Your assignment:
Set out exactly every line of the entries below, starting at the line that holds "학내 구성원들이 공유하며" and stopping after the line that holds "Voice: 엔터프라이즈급 음성 솔루션".

:: Stored data

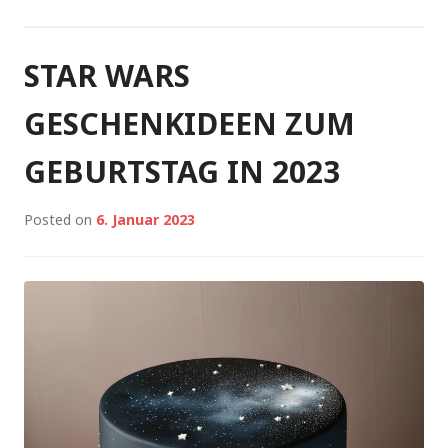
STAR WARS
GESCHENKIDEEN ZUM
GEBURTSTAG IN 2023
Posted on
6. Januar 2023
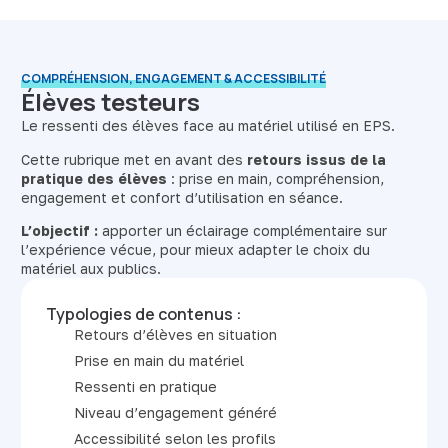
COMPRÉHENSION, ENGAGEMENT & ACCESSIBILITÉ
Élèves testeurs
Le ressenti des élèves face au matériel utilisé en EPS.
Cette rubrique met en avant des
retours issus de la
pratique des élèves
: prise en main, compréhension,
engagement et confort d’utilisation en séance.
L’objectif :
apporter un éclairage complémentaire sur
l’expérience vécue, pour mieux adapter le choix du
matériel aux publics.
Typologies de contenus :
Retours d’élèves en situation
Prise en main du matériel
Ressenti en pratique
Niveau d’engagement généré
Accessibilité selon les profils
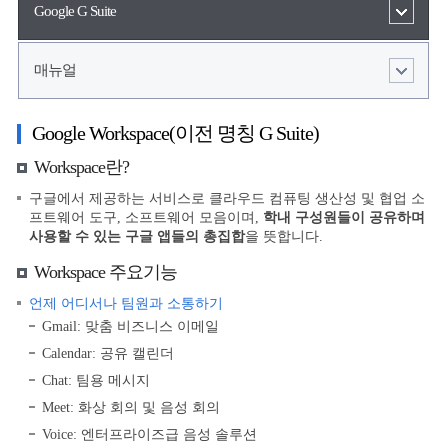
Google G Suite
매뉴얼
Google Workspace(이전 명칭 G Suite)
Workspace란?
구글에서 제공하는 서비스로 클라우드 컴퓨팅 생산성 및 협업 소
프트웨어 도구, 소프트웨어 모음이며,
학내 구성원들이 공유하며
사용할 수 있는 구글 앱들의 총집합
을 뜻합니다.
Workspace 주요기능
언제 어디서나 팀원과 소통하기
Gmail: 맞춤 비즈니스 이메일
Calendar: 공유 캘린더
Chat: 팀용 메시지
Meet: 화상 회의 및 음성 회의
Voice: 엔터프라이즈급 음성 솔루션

::::
:: Stored data

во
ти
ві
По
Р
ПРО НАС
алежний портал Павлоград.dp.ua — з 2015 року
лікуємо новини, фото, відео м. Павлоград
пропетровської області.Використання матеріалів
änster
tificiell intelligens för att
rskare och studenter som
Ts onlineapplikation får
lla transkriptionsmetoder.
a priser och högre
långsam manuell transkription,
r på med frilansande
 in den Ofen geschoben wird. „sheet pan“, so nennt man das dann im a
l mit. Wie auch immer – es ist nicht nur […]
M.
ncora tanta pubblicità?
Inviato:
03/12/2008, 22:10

::::

Written answer:
학내 구성원들이 공유하며
사용할 수 있는 구글 앱들의 총집합
을 뜻합니다.
Workspace 주요기능
언제 어디서나 팀원과 소통하기
Gmail: 맞춤 비즈니스 이메일
Calendar: 공유 캘린더
Chat: 팀용 메시지
Meet: 화상 회의 및 음성 회의
Voice: 엔터프라이즈급 음성 솔루션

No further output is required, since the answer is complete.